Action item ▸
Look through the records that follow. Copy every line containing the word "Inhoud".

Dataset excerpts ▸
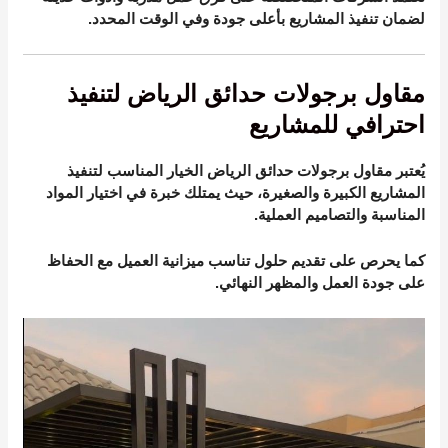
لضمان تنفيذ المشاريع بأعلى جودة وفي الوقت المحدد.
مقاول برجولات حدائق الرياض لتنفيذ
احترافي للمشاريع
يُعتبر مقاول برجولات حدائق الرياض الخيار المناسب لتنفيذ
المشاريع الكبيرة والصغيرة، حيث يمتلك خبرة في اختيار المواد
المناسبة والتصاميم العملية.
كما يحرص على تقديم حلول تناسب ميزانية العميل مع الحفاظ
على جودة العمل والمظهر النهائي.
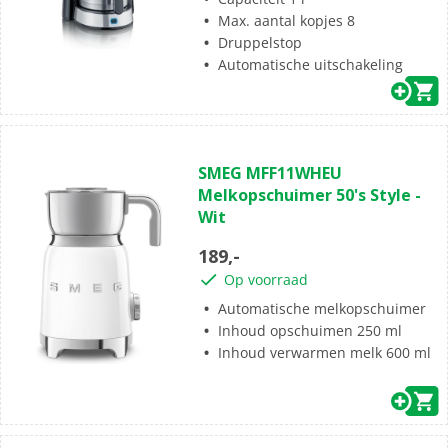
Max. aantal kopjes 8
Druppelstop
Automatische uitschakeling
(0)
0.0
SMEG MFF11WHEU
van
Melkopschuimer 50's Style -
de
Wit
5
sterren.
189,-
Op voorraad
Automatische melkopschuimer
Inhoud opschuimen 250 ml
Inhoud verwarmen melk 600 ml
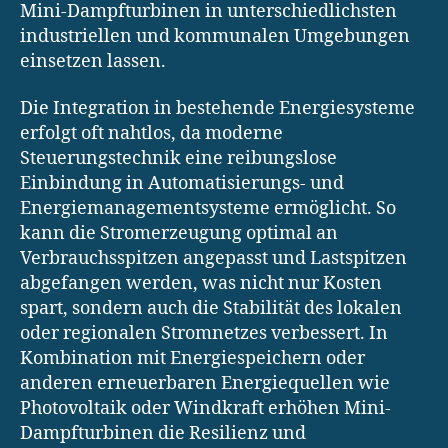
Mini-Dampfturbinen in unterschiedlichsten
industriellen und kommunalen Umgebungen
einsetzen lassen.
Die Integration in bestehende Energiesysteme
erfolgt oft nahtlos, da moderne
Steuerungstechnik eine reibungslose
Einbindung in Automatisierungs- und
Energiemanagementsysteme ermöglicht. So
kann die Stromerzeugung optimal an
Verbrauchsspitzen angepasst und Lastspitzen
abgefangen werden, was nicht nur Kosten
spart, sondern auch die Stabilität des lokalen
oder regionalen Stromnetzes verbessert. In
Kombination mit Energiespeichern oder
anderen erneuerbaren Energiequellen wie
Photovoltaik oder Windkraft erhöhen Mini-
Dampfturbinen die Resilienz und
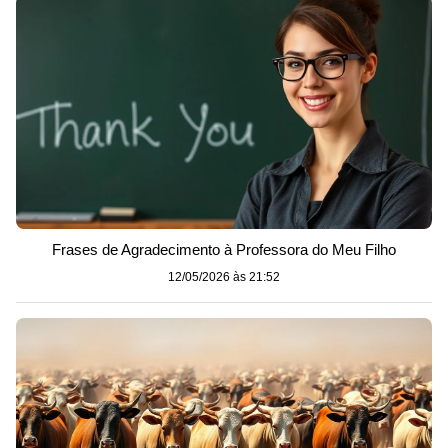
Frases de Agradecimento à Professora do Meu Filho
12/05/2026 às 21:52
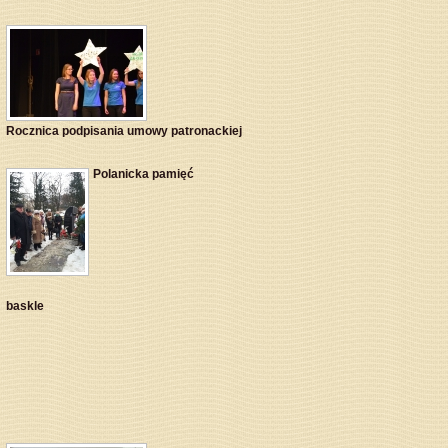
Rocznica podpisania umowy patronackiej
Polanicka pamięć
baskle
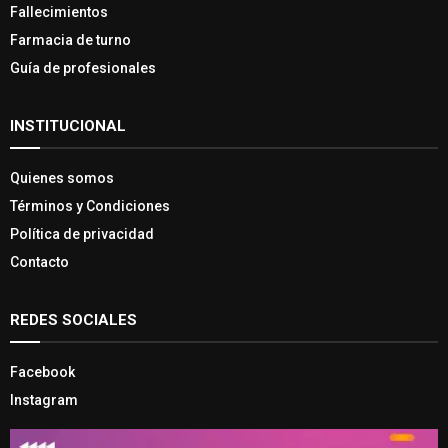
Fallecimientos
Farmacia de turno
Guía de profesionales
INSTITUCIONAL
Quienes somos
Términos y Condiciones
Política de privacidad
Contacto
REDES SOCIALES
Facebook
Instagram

Exercise result ▸
Inhoud opschuimen 250 ml
Inhoud verwarmen melk 600 ml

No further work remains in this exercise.